Reduced leaching of nitrogen into ground water
Possible reduced emissions of nitrous oxide
Increased cation-exchange capacity resulting in improved soil fertility
Moderating of soil acidity
Increased water retention
Increased number of beneficial soil microbes

This project-based knowledge transfer on sustainable energy conversion and food production was inspiration only to my research on solar energy conversion and storage (artificial photosynthesis), and interest in connecting these investigations to real world applications. The experience also supported my commitment to educational outreach, particularly with regard to underrepresented groups in STEM fields. Beyond this, my experience at Finca Morpho stimulated innovative approaches to my current teaching of the “science of sustainability” through the biogeochemical cycles and human disturbances to them through fossil fuel use and industrial agriculture (monoculture). It was highly education and inspirational also in my role as a faculty advisor to the biodesign challenge at FIT). I leveraged this experience with growing fabrics from SCOBY (symbiotic colony of yeast and bacteria) cultures using tea, sugar and apple cider vinegar and natural dye methods to advise F.I.T. student team “Bioesters” in the 2016 Biodesign Challenge. We created biopolymers from microbial grown cellulose, algae and chitin and knit and laser cut the fabric and biopolymer filaments into functional and flexible form factors. We also calculated the carbon and water footprints of these materials relative to cotton and polyester and showed that these materials we fabricated have a dramatically lower environmental footprint than conventional textiles based on agricultural and petroleum-based polymers. Our team won the F.I.T. competition and are going on to compete in the National Competition at the MoMA on June 23, with an extended exhibition at the School of Visual Arts.

This experience strongly enriched my teaching program in chemistry and the physical sciences by showing footage and first hand interaction with small-scale solutions to global challenges. Participation in instruction, design, and building of sustainable energy and agriculture systems on the farm directly enabled me to share this perspective and learn about potential challenges, limitations and scalability issues in practical applications. It also provided a platform to connect with the Natural Dye Garden and Muslim Compost teams at FIT. In fact, I’m excited to share that my chemistry class next emester will do hands on soil testing of the compost here at F.I.T. to test whether the soil has low enough concentrations of potential toxins to be used to grow food, or simply natural dyes and other plants at this juncture. We will extend this investigation to explore the chemical composition of compost, which includes conventional textiles and dyes. Investigation of the potential toxicity of dyes used in “fast fashion” products will certainly have an impact on our students and help identify opportunities for sustainability in the production and consumption of textiles, from raw materials to end of life.

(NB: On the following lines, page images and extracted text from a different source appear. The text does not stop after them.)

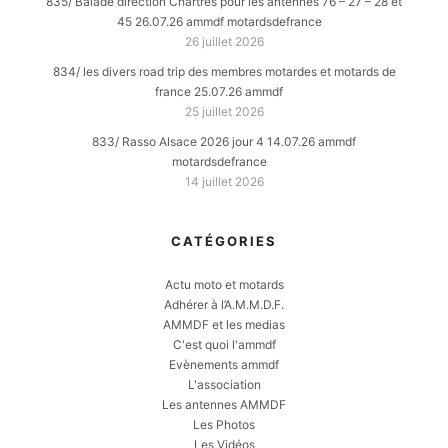
835/ Balade direction Chartres pour les antennes 76 – 27 – 28 et
45 26.07.26 ammdf motardsdefrance
26 juillet 2026
834/ les divers road trip des membres motardes et motards de
france 25.07.26 ammdf
25 juillet 2026
833/ Rasso Alsace 2026 jour 4 14.07.26 ammdf
motardsdefrance
14 juillet 2026
CATÉGORIES
Actu moto et motards
Adhérer à l’A.M.M.D.F.
AMMDF et les medias
C'est quoi l'ammdf
Evènements ammdf
L'association
Les antennes AMMDF
Les Photos
Les Vidéos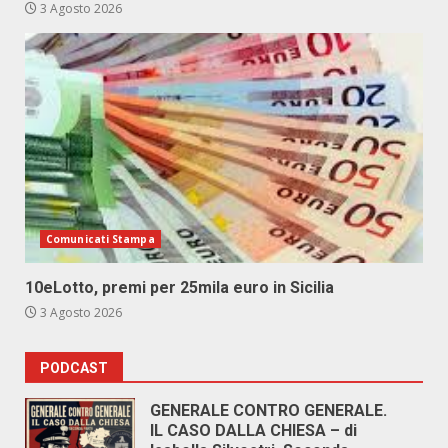
3 Agosto 2026
Comunicati Stampa
10eLotto, premi per 25mila euro in Sicilia
3 Agosto 2026
PODCAST
GENERALE CONTRO GENERALE.
IL CASO DALLA CHIESA – di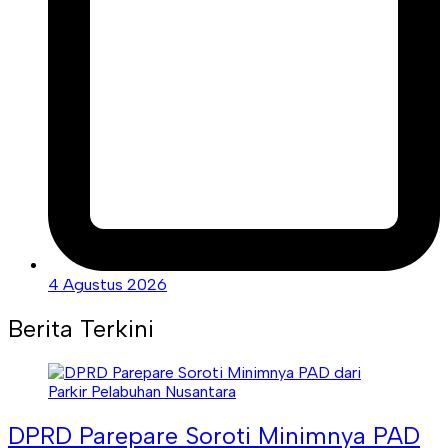
4 Agustus 2026
Berita Terkini
DPRD Parepare Soroti Minimnya PAD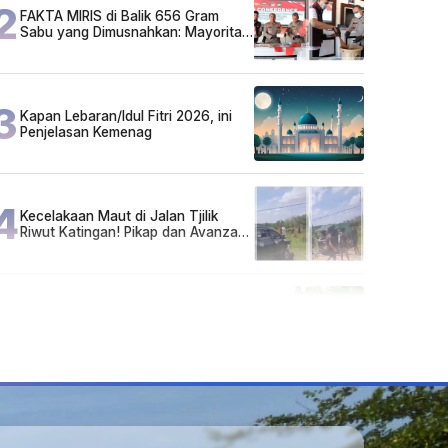
2
FAKTA MIRIS di Balik 656 Gram
Sabu yang Dimusnahkan: Mayoritas
Pelaku Hidup Susah, Ada Juga
Sarjana!
3
Kapan Lebaran/Idul Fitri 2026, ini
Penjelasan Kemenag
4
Kecelakaan Maut di Jalan Tjilik
Riwut Katingan! Pikap dan Avanza
Bertabrakan, Korban Luka Parah
5
Cuma di Tabalong! Mudik Bisa
Santai Naik Bus, Motor & Mobil
Diantar Pakai Towing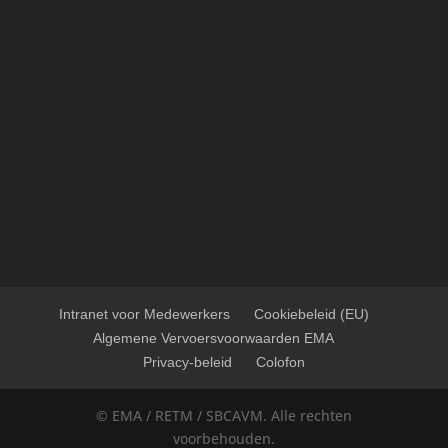
Intranet voor Medewerkers
Cookiebeleid (EU)
Algemene Vervoersvoorwaarden EMA
Privacy-beleid
Colofon
© EMA / RETM / SBCAVM. Alle rechten
voorbehouden.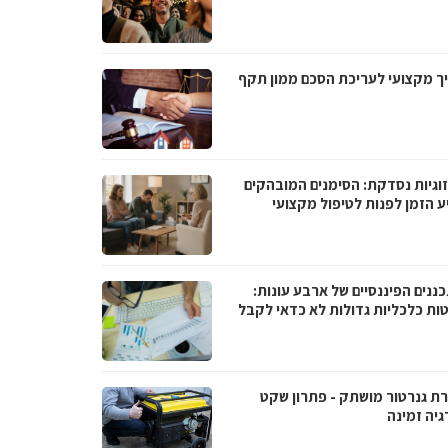
ך מקצועי לעריכת הסכם ממון תקף
וגיות נסדקת: הסימנים המובהקים
ע הזמן לפנות לטיפול מקצועי
ננים הפיננסיים של ארבע עונות:
ות כלכליות גדולות לא כדאי לקבל
ת גנרטור מושתק - פתרון שקט
גיה זמינה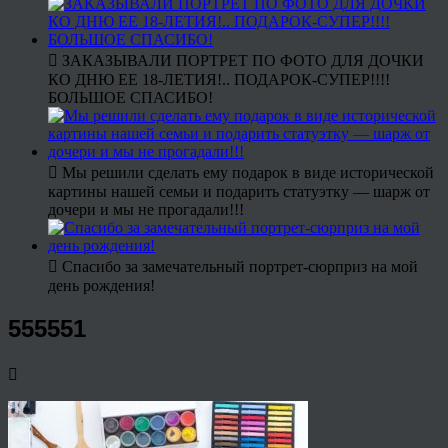
ЗАКАЗЫВАЛИ ПОРТРЕТ ПО ФОТО ДЛЯ ДОЧКИ
КО ДНЮ ЕЕ 18-ЛЕТИЯ!.. ПОДАРОК-СУПЕР!!!!
БОЛЬШОЕ СПАСИБО!
Мы решили сделать ему подарок в виде исторической
картины нашей семьи и подарить статуэтку — шарж от
дочери и мы не прогадали!!!
Спасибо за замечательный портрет-сюрприз на мой
день рождения!
555551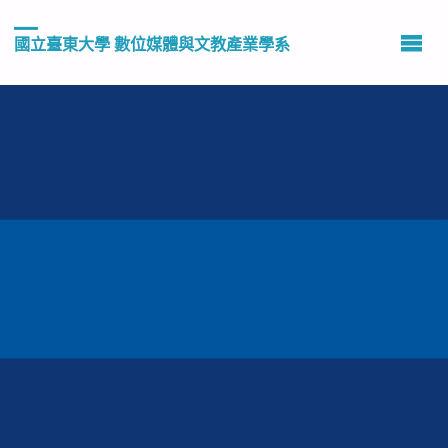
國立臺東大學 數位媒體與文教產業學系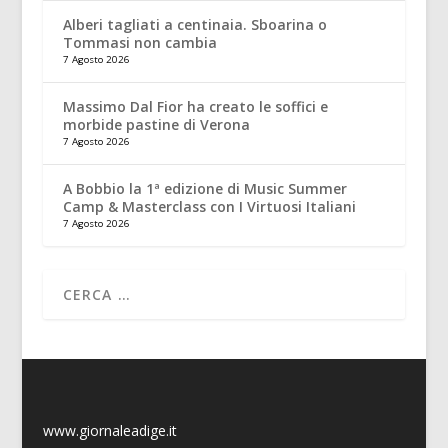
Alberi tagliati a centinaia. Sboarina o
Tommasi non cambia
7 Agosto 2026
Massimo Dal Fior ha creato le soffici e
morbide pastine di Verona
7 Agosto 2026
A Bobbio la 1ª edizione di Music Summer
Camp & Masterclass con I Virtuosi Italiani
7 Agosto 2026
www.giornaleadige.it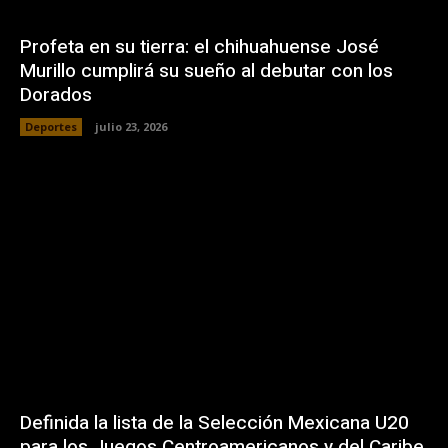
Profeta en su tierra: el chihuahuense José
Murillo cumplirá su sueño al debutar con los
Dorados
Deportes
julio 23, 2026
Definida la lista de la Selección Mexicana U20
para los Juegos Centroamericanos y del Caribe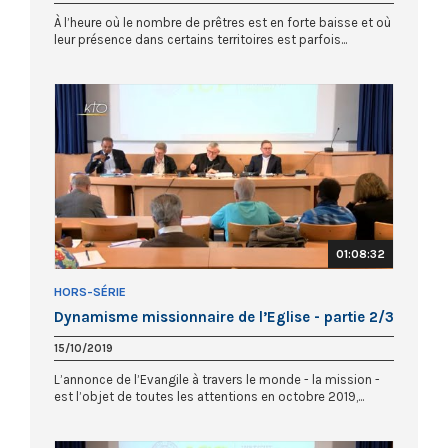
À l’heure où le nombre de prêtres est en forte baisse et où
leur présence dans certains territoires est parfois...
01:08:32
HORS-SÉRIE
Dynamisme missionnaire de l’Eglise - partie 2/3
15/10/2019
L’annonce de l’Evangile à travers le monde - la mission -
est l’objet de toutes les attentions en octobre 2019,...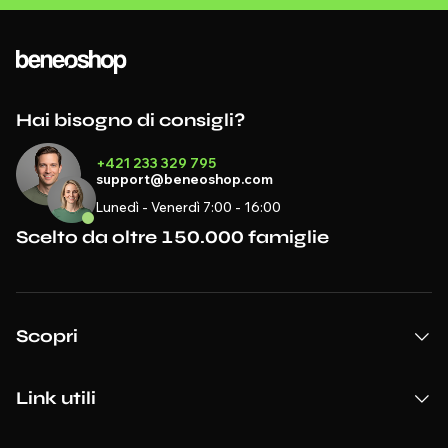
Hai bisogno di consigli?
+421 233 329 795
support@beneoshop.com
Lunedì - Venerdì 7:00 - 16:00
Scelto da oltre 150.000 famiglie
Scopri
Link utili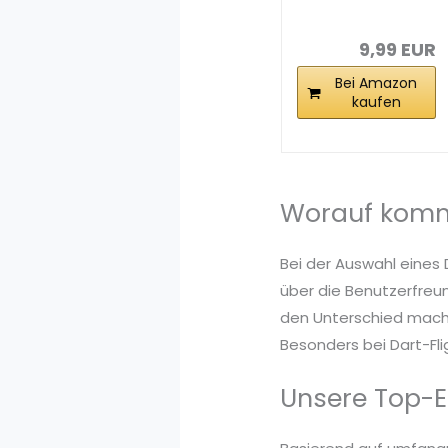
90 Stück PET...
9,99 EUR
Bei Amazon
kaufen
Worauf kommt
Bei der Auswahl eines 
über die Benutzerfreun
den Unterschied mache
Besonders bei Dart-Flig
Unsere Top-E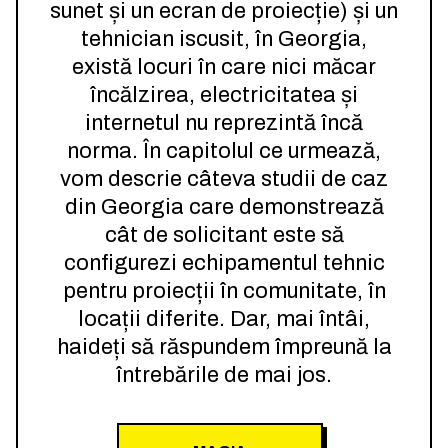
sunet și un ecran de proiecție) și un
tehnician iscusit, în Georgia,
există locuri în care nici măcar
încălzirea, electricitatea și
internetul nu reprezintă încă
norma. În capitolul ce urmează,
vom descrie câteva studii de caz
din Georgia care demonstrează
cât de solicitant este să
configurezi echipamentul tehnic
pentru proiecții în comunitate, în
locații diferite. Dar, mai întâi,
haideți să răspundem împreună la
întrebările de mai jos.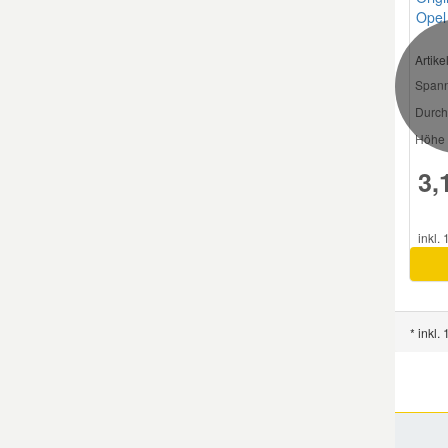
Opel
971
Artik
Spann
Durch
Höhe 
3,
inkl.
* inkl.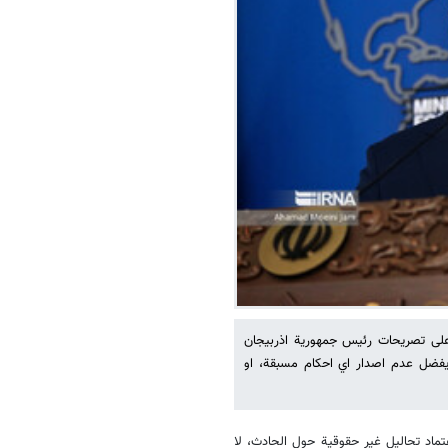
د على تصريحات رئيس جمهورية اذربيجان
 "يفضل عدم اصدار اي احكام مسبقة، او
عتماد تحاليل غير حقوقية حول الحادث، لا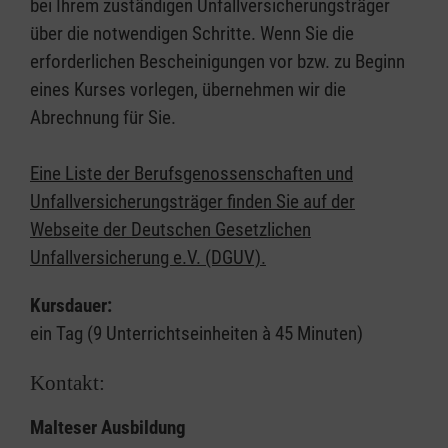
bei Ihrem zuständigen Unfallversicherungsträger
über die notwendigen Schritte. Wenn Sie die
erforderlichen Bescheinigungen vor bzw. zu Beginn
eines Kurses vorlegen, übernehmen wir die
Abrechnung für Sie.
Eine Liste der Berufsgenossenschaften und
Unfallversicherungsträger finden Sie auf der
Webseite der Deutschen Gesetzlichen
Unfallversicherung e.V. (DGUV).
Kursdauer:
ein Tag (9 Unterrichtseinheiten à 45 Minuten)
Kontakt:
Malteser Ausbildung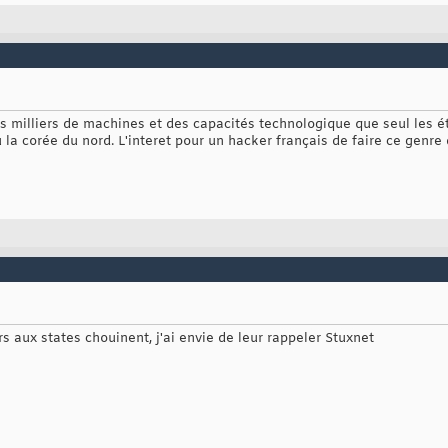
es milliers de machines et des capacités technologique que seul les éta
ou la corée du nord. L'interet pour un hacker français de faire ce gen
s aux states chouinent, j'ai envie de leur rappeler Stuxnet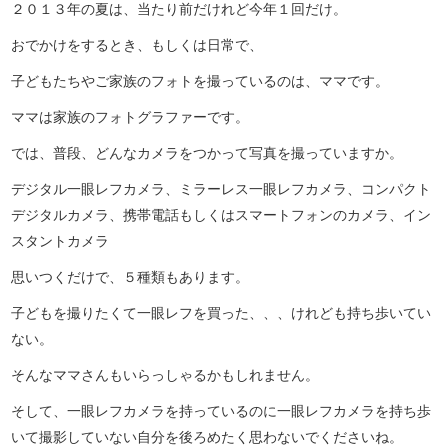
２０１３年の夏は、当たり前だけれど今年１回だけ。
おでかけをするとき、もしくは日常で、
子どもたちやご家族のフォトを撮っているのは、ママです。
ママは家族のフォトグラファーです。
では、普段、どんなカメラをつかって写真を撮っていますか。
デジタル一眼レフカメラ、ミラーレス一眼レフカメラ、コンパクト
デジタルカメラ、携帯電話もしくはスマートフォンのカメラ、イン
スタントカメラ
思いつくだけで、５種類もあります。
子どもを撮りたくて一眼レフを買った、、、けれども持ち歩いてい
ない。
そんなママさんもいらっしゃるかもしれません。
そして、一眼レフカメラを持っているのに一眼レフカメラを持ち歩
いて撮影していない自分を後ろめたく思わないでくださいね。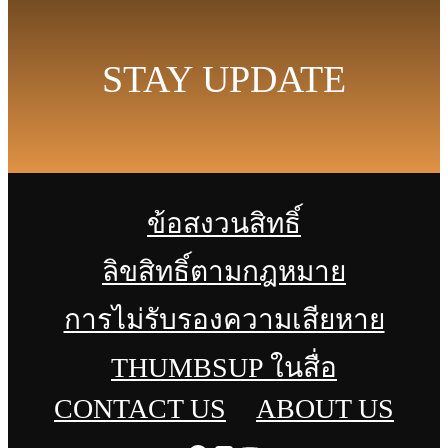
STAY UPDATE
ข้อสงวนสิทธิ์
ลิขสิทธิ์ตามกฎหมาย
การไม่รับรองความเสียหาย
THUMBSUP ในสื่อ
CONTACT US
ABOUT US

Collaboration with senior faculty member Professor Karen Pearson at Finca Morpho facilitated and supported coupling between research and sustainable development and project-based learning. It also strengthened and expanded a shared vision of the role of science, presented in an accessible framework, as central to teaching sustainability to FIT students of all majors. This is, in fact, a cornerstone of continued knowledge transfer in this project. An important outcome will to be define directions and create instructional materials to give students tools to address the greatest challenge of our century: development of sustainable pathways to providing food, energy and water for the 7-9 billion people sharing the resources of our planet.